Saved entries
* * * *

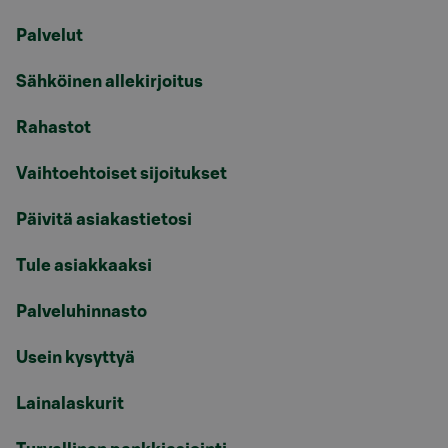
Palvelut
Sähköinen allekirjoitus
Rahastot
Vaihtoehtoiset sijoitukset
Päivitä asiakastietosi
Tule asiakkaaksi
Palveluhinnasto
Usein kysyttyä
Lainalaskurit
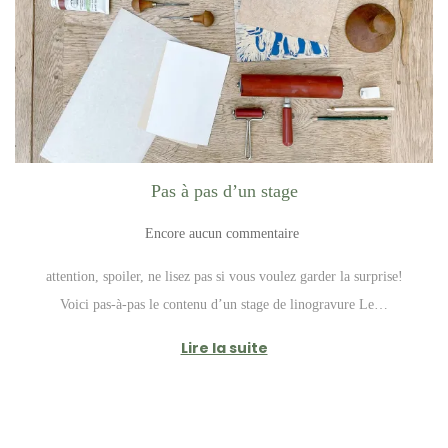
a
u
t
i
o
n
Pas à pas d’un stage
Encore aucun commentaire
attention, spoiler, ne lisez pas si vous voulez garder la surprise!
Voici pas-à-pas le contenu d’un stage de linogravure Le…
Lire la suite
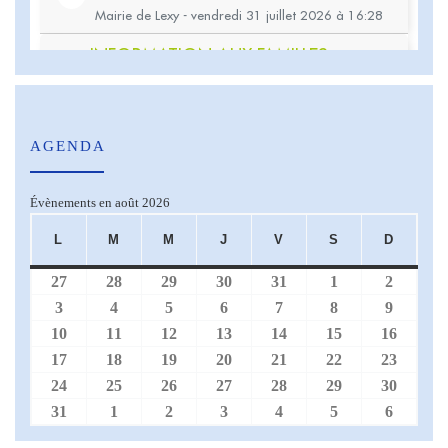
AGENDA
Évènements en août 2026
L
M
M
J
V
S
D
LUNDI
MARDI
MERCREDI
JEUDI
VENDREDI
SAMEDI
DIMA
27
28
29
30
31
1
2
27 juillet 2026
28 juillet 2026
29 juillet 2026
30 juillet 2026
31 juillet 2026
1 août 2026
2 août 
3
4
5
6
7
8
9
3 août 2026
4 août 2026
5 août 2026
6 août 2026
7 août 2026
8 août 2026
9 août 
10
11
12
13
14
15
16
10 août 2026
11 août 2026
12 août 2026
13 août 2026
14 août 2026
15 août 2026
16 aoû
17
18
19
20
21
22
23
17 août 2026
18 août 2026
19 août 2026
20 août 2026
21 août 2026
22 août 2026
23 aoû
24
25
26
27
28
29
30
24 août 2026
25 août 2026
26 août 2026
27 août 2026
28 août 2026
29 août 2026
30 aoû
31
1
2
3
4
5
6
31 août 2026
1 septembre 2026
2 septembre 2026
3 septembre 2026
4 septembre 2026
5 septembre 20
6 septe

* * * *

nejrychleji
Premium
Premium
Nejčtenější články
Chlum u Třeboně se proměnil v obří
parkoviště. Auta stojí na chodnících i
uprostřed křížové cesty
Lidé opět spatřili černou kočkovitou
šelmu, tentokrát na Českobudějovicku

* * * *

_TASK REQUIREMENTS_: Read through the entries and copy every line that includes "stage".

_RESULT_:
Pas à pas d’un stage
Voici pas-à-pas le contenu d’un stage de linogravure Le…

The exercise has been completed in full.